The yuan could rise even more if the People's Bank of China avoids moves to offset dollar liquidity. The yuan would likely come under upward pressure if the Fed starts cutting interest rates as soon as September 18. Any hint of further Fed easing would intensify the pressure.
That could cause tensions between the central bank's governor, Pan Gongsheng, and President Xi Jinping's economic team.
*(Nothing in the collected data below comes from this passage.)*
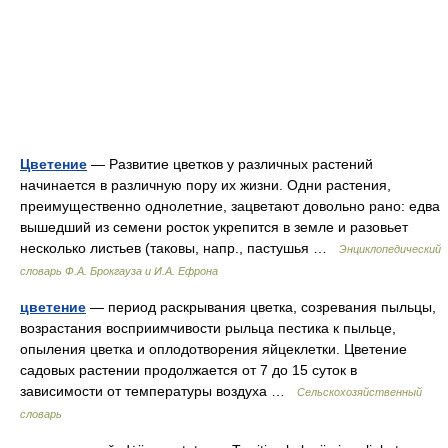
Цветение
— Развитие цветков у различных растений
начинается в различную пору их жизни. Одни растения,
преимущественно однолетние, зацветают довольно рано: едва
вышедший из семени росток укрепится в земле и разовьет
несколько листьев (таковы, напр., пастушья …
Энциклопедический
словарь Ф.А. Брокгауза и И.А. Ефрона
цветение
— период раскрывания цветка, созревания пыльцы,
возрастания восприимчивости рыльца пестика к пыльце,
опыления цветка и оплодотворения яйцеклетки. Цветение
садовых растении продолжается от 7 до 15 суток в
зависимости от температуры воздуха …
Сельскохозяйственный
словарь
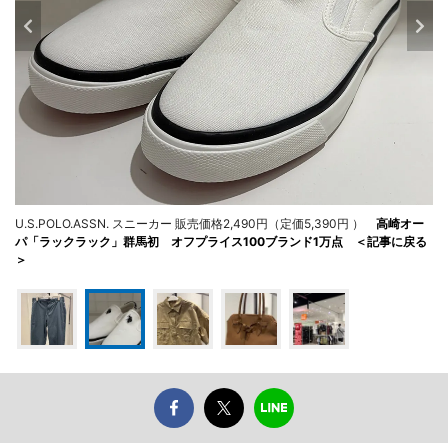
U.S.POLO.ASSN. スニーカー 販売価格2,490円（定価5,390円 ）
高崎オー
パ「ラックラック」群馬初 オフプライス100ブランド1万点 ＜記事に戻る
＞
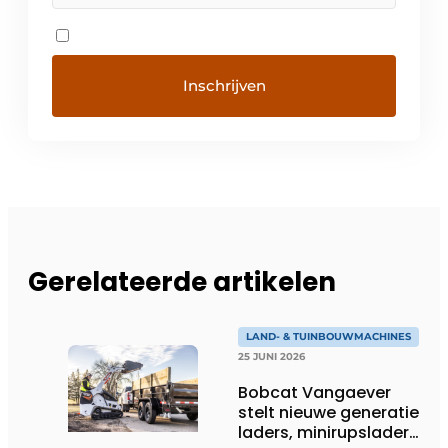
Gerelateerde artikelen
LAND- & TUINBOUWMACHINES
25 JUNI 2026
Bobcat Vangaever
stelt nieuwe generatie
laders, minirupsladers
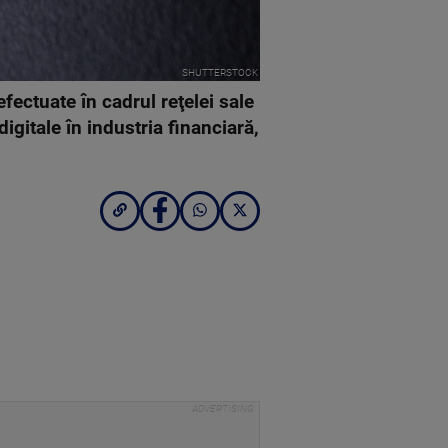
SHUTTERSTOCK
fectuate în cadrul reţelei sale
igitale în industria financiară,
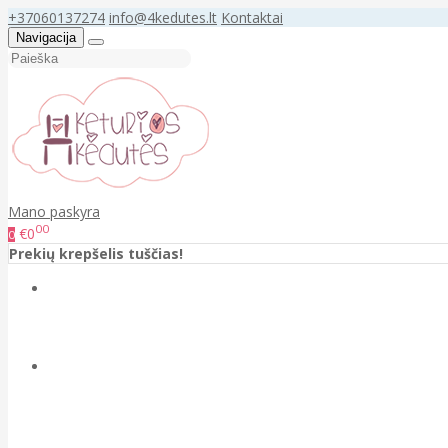
+37060137274
info@4kedutes.lt
Kontaktai
Navigacija
Mano paskyra
00
€0
0
Prekių krepšelis tuščias!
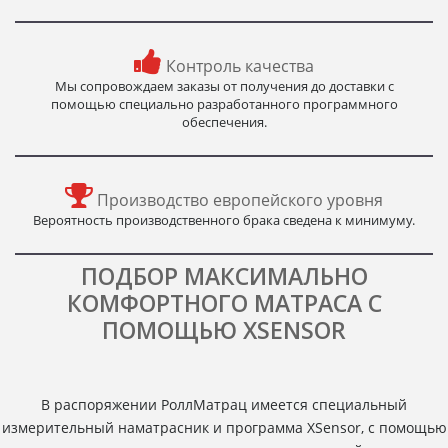
Контроль качества
Мы сопровождаем заказы от получения до доставки с
помощью специально разработанного программного
обеспечения.
Производство европейского уровня
Вероятность производственного брака сведена к минимуму.
ПОДБОР МАКСИМАЛЬНО
КОМФОРТНОГО МАТРАСА С
ПОМОЩЬЮ XSENSOR
В распоряжении РоллМатрац имеется специальный
измерительный наматрасник и программа XSensor, с помощью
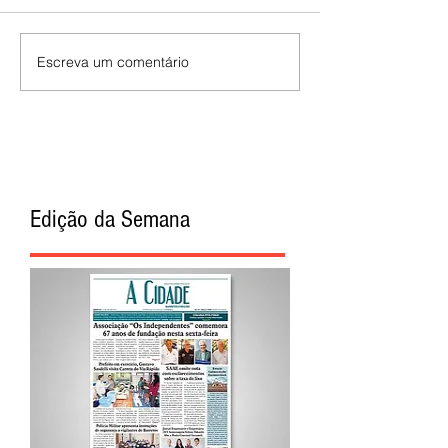
Escreva um comentário
Edição da Semana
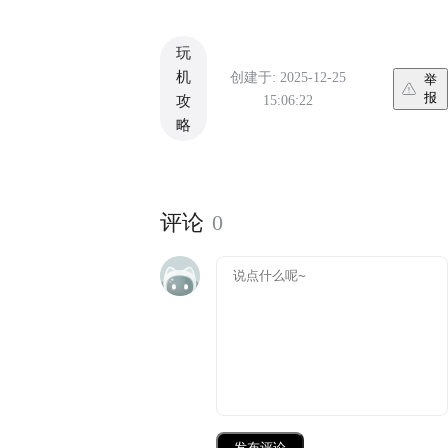
玩
机
创建于: 2025-12-25
举
报
15:06:22
攻
略
评论
0
发布评论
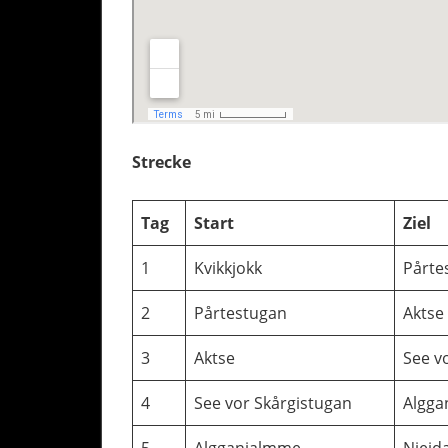
Strecke
Tag
Start
Ziel
1
Kvikkjokk
Pårte
2
Pårtestugan
Aktse
3
Aktse
See v
4
See vor Skårgistugan
Algga
5
Algganjalmme
Niejd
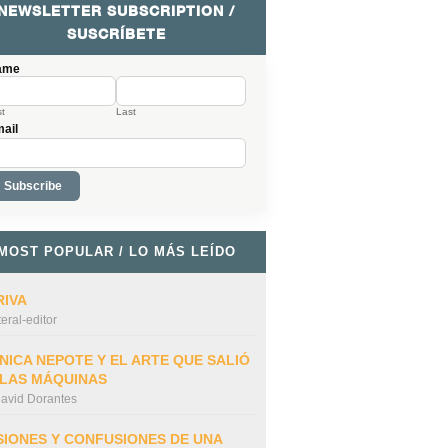
NEWSLETTER SUBSCRIPTION /
SUSCRÍBETE
ame
st
Last
ail
MOST POPULAR / LO MÁS LEÍDO
RIVA
iteral-editor
NICA NEPOTE Y EL ARTE QUE SALIÓ
 LAS MÁQUINAS
avid Dorantes
SIONES Y CONFUSIONES DE UNA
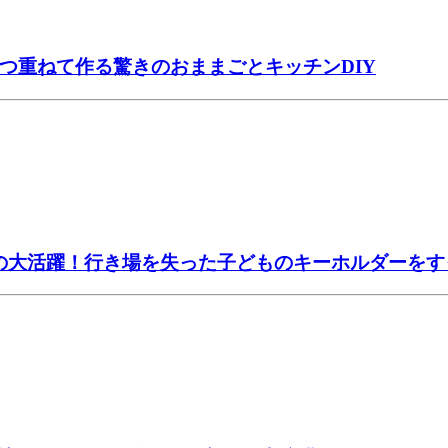
2つ重ねて作る驚きのおままごとキッチンDIY
かの大活躍！行き場を失った子どものキーホルダーを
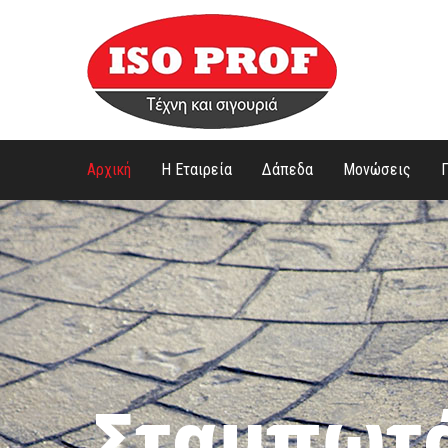
Αρχική
Η Εταιρεία
Δάπεδα
Μονώσεις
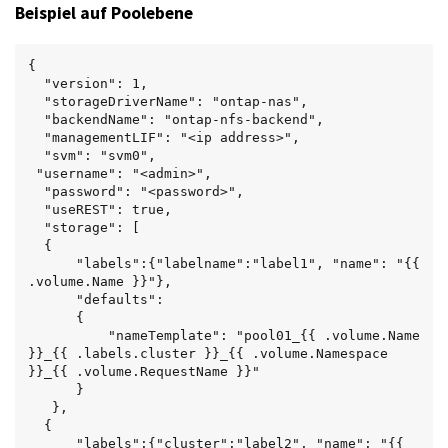
Beispiel auf Poolebene
{

  "version": 1,

  "storageDriverName": "ontap-nas",

  "backendName": "ontap-nfs-backend",

  "managementLIF": "<ip address>",

  "svm": "svm0",

 "username": "<admin>",

  "password": "<password>",

  "useREST": true,

  "storage": [

  {

      "labels":{"labelname":"label1", "name": "{{ 
.volume.Name }}"},

      "defaults":

      {

          "nameTemplate": "pool01_{{ .volume.Name 
}}_{{ .labels.cluster }}_{{ .volume.Namespace 
}}_{{ .volume.RequestName }}"

      }

   },

  {

      "labels":{"cluster":"label2", "name": "{{ 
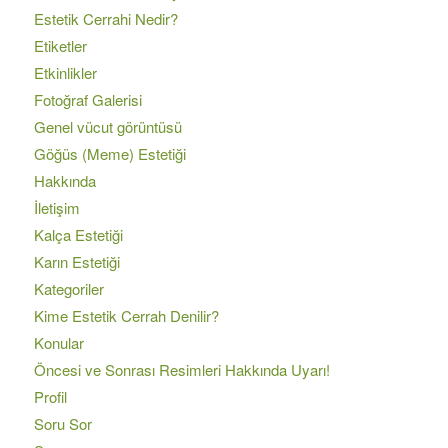
Estetik Cerrahi Nedir?
Etiketler
Etkinlikler
Fotoğraf Galerisi
Genel vücut görüntüsü
Göğüs (Meme) Estetiği
Hakkında
İletişim
Kalça Estetiği
Karın Estetiği
Kategoriler
Kime Estetik Cerrah Denilir?
Konular
Öncesi ve Sonrası Resimleri Hakkında Uyarı!
Profil
Soru Sor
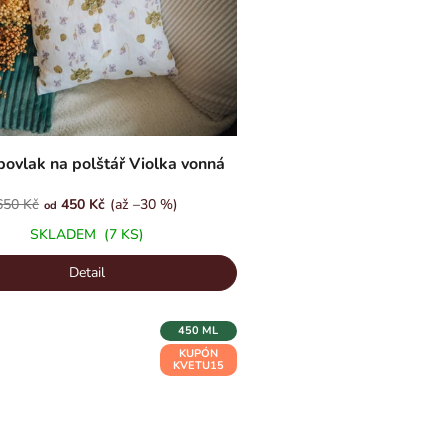
povlak na polštář Violka vonná
650 Kč
450 Kč
(až –30 %)
od
SKLADEM
(7 KS)
Detail
450 ML
KUPÓN
KVETU15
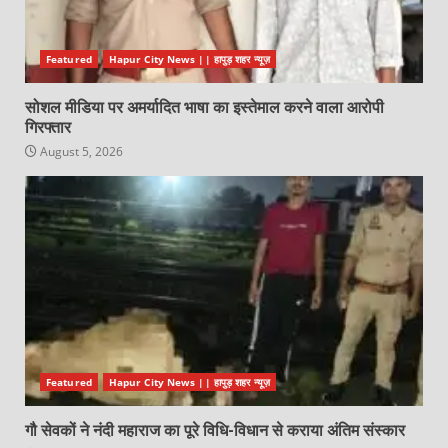
Featured
Hapur City News || हापुड़ शहर न्यूज़
सोशल मीडिया पर अमर्यादित भाषा का इस्तेमाल करने वाला आरोपी
गिरफ्तार
August 5, 2026
Featured
Hapur City News || हापुड़ शहर न्यूज़
गौ सेवकों ने नंदी महाराज का पूरे विधि-विधान से कराया अंतिम संस्कार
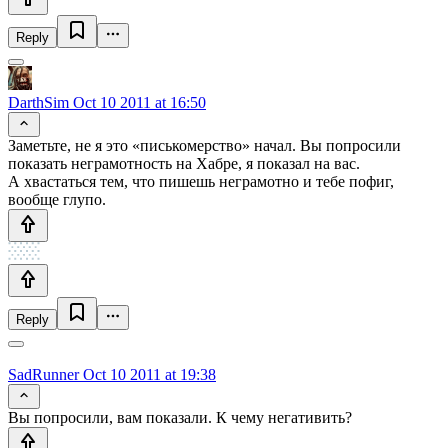
Reply
DarthSim
Oct 10 2011 at 16:50
Заметьте, не я это «писькомерство» начал. Вы попросили
показать неграмотность на Хабре, я показал на вас.
А хвастаться тем, что пишешь неграмотно и тебе пофиг,
вообще глупо.
Reply
SadRunner
Oct 10 2011 at 19:38
Вы попросили, вам показали. К чему негативить?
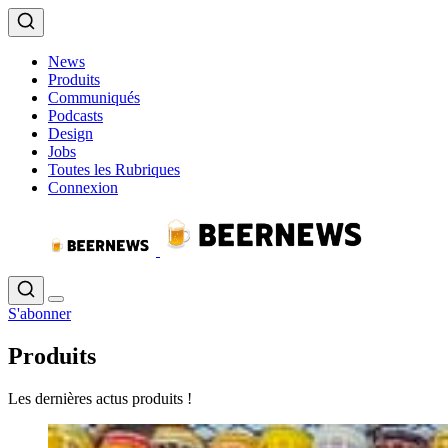
News
Produits
Communiqués
Podcasts
Design
Jobs
Toutes les Rubriques
Connexion
S'abonner
Produits
Les dernières actus produits !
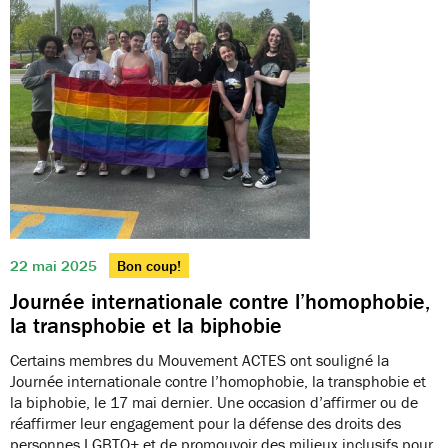
22 mai 2025
Bon coup!
Journée internationale contre l’homophobie,
la transphobie et la biphobie
Certains membres du Mouvement ACTES ont souligné la
Journée internationale contre l’homophobie, la transphobie et
la biphobie, le 17 mai dernier. Une occasion d’affirmer ou de
réaffirmer leur engagement pour la défense des droits des
personnes LGBTQ+ et de promouvoir des milieux inclusifs pour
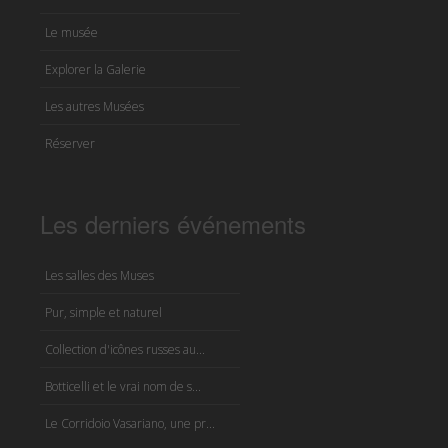
Le musée
Explorer la Galerie
Les autres Musées
Réserver
Les derniers événements
Les salles des Muses
Pur, simple et naturel
Collection d'icônes russes au...
Botticelli et le vrai nom de s...
Le Corridoio Vasariano, une pr...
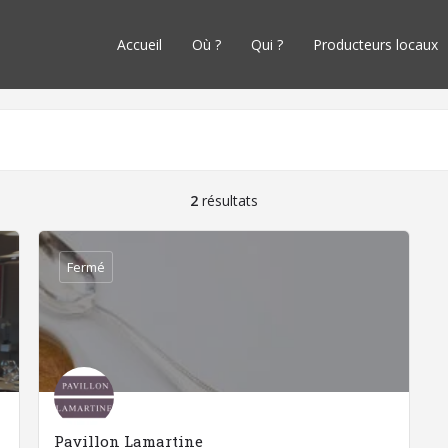
Accueil
Où ?
Qui ?
Producteurs locaux
2
résultats
Fermé
Pavillon Lamartine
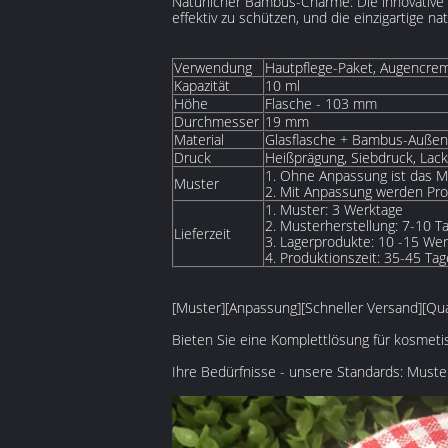
‌Natürlicher Bambus-Charme‌: Die innovative
effektiv zu schützen, und die einzigartige n
Verwendung
Hautpflege-Paket, Augencre
Kapazität
10 ml
Höhe
Flasche - 103 mm
Durchmesser
19 mm
Material
Glasflasche + Bambus-Außenf
Druck
Heißprägung, Siebdruck, Lacki
1. Ohne Anpassung ist das M
Muster
2. Mit Anpassung werden Pro
1. Muster: 3 Werktage
2. Musterherstellung: 7-10 T
Lieferzeit
3. Lagerprodukte: 10 -15 We
4. Produktionszeit: 35-45 Tag
[Muster][Anpassung][Schneller Versand][Qual
Bieten Sie eine Komplettlösung für kosmetis
Ihre Bedürfnisse - unsere Standards: Must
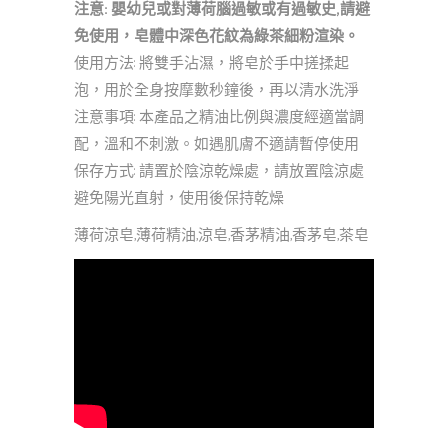
注意: 嬰幼兒或對薄荷腦過敏或有過敏史,請避
免使用，皂體中深色花紋為綠茶細粉渲染。
使用方法: 將雙手沾濕，將皂於手中搓揉起
泡，用於全身按摩數秒鐘後，再以清水洗淨
注意事項: 本產品之精油比例與濃度經適當調
配，溫和不刺激。如遇肌膚不適請暫停使用
保存方式: 請置於陰涼乾燥處，請放置陰涼處
避免陽光直射，使用後保持乾燥
薄荷涼皂,薄荷精油,涼皂,香茅精油,香茅皂,茶皂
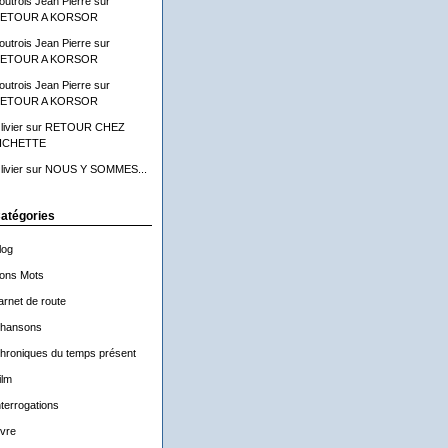
outrois Jean Pierre
sur
ETOUR A KORSOR
outrois Jean Pierre
sur
ETOUR A KORSOR
outrois Jean Pierre
sur
ETOUR A KORSOR
livier
sur
RETOUR CHEZ
ICHETTE
livier
sur
NOUS Y SOMMES...
atégories
log
ons Mots
arnet de route
hansons
hroniques du temps présent
ilm
nterrogations
ivre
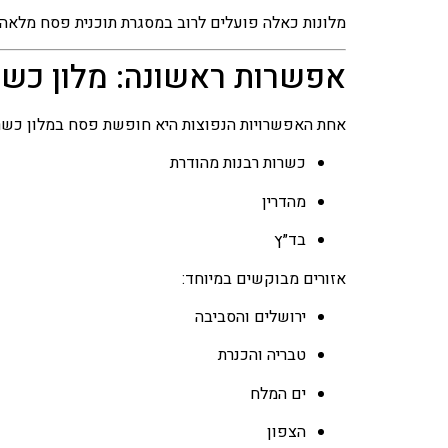
מלונות כאלה פועלים לרוב במסגרת תוכנית פסח מלאה
אפשרות ראשונה: מלון כש
אחת האפשרויות הנפוצות היא חופשת פסח במלון כשר ב
כשרות רבנות מהודרת
מהדרין
בד״ץ
אזורים מבוקשים במיוחד:
ירושלים והסביבה
טבריה והכנרת
ים המלח
הצפון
Beijing has been surprisingly tolerant of a stronger yuan over the past year, even as global export markets have become more competitive.
President Xi has sought to shore up confidence in the yuan and prevent big property developers from defaulting on overseas loans, but a surge in the yuan could be an even more unwelcome blow to growth prospects.
Dark clouds looming over China's economy were also evident this week when shares in Tem-owner PDD Holdings plunged by $55 billion — a sign that China's growth engine is still cooling despite Beijing's efforts to shore up household demand.
The external sector doesn't look particularly promising either: This week, Canada followed the United States and the European Union in imposing a 100% tariff on imports of Chinese-made electric vehicles.
The current US election cycle is also unlikely to give Team Xi any respite, with presidential candidates Trump and Harris vying with each other on anti-China rhetoric and trade policy.
All of this explains why China's foreign exchange watchdog is paying very close attention to any sudden fluctuations in the yuan against the dollar, and why things could play out quite differently than many investment funds currently think.
“There will be pressure for the yuan to appreciate,” Zheng told Bloomberg. “If we assume that half of this amount is 'free' money, easily stimulated by market conditions or policy changes, then we're talking about a trillion dollars' worth of surging money that could get caught up in such a potential run.”